Abbiamo di fronte un’opportunità di reinventarci. Ce la faremo?

«Il Covid-19 ci sta insegnando molto, sta a noi imparare. Sono stupito dalla reazione emotiva di fronte a un fenomeno molto dannoso (165mila morti nel mondo al momento di questa intervista), ma dal punto di vista statistico irrisorio rispetto a drammi molto più gravi. Ad esempio l’inquinamento, che provoca 7 milioni di morti l’anno nel mondo di cui oltre 80mila in Italia. Non sono cinico, sono vicino a tanti amici che hanno perso i loro cari e ho pianto con loro e per loro. La pandemia è raccontata in contemporanea in tutto il mondo con enfasi: fattore positivo, perché altrimenti i morti sarebbero potuti essere qualche milione. Ma perché altri fenomeni più dannosi non vengono raccontati, e quando qualcuno osa farlo, che sia una ragazzina di 16 anni o un climatologo con il papillon, ci infastidiamo, giriamo la pagina del giornale o cambiamo canale? Non so se impareremo qualcosa, stavolta ho qualche perplessità».

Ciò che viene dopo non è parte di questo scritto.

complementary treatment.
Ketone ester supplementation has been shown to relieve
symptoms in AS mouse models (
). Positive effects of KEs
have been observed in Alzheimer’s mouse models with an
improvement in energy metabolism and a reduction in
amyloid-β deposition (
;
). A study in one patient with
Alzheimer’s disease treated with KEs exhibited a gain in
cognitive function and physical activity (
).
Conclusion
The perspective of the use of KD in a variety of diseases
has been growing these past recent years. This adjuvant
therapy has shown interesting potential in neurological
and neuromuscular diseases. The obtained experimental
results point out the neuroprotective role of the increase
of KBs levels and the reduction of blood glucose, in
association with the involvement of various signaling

Quale la sua impressione soggettiva su Langhe e Roero, come reagisce la gente?

«Non posso dire molto, perché dal 9 marzo non mi sono mai allontanato oltre i 200 metri da casa. L’impressione è che gli albesi abbiano mostrato rispetto delle istituzioni e grande senso di appartenenza e identità. È ormai conclamato che la maggior letalità da Covid-19 si è registrata nelle regioni con maggior inquinamento atmosferico. Ora dovremmo evitare di tornare alla “normalità” di prima. Chi governa i territori deve riorganizzare subito la mobilità, contenendo al massimo quella automobilistica e privilegiando quella pedonale e ciclabile. Approfittando dell’estate, sarà necessario riconvertire i sistemi di approvvigionamento energetico puntando sul solare, e in autunno lanciare una campagna straordinaria di piantumazione, così da contenere polveri sottili e microinquinanti, in modo che il prossimo virus abbia meno vettori per diffondersi».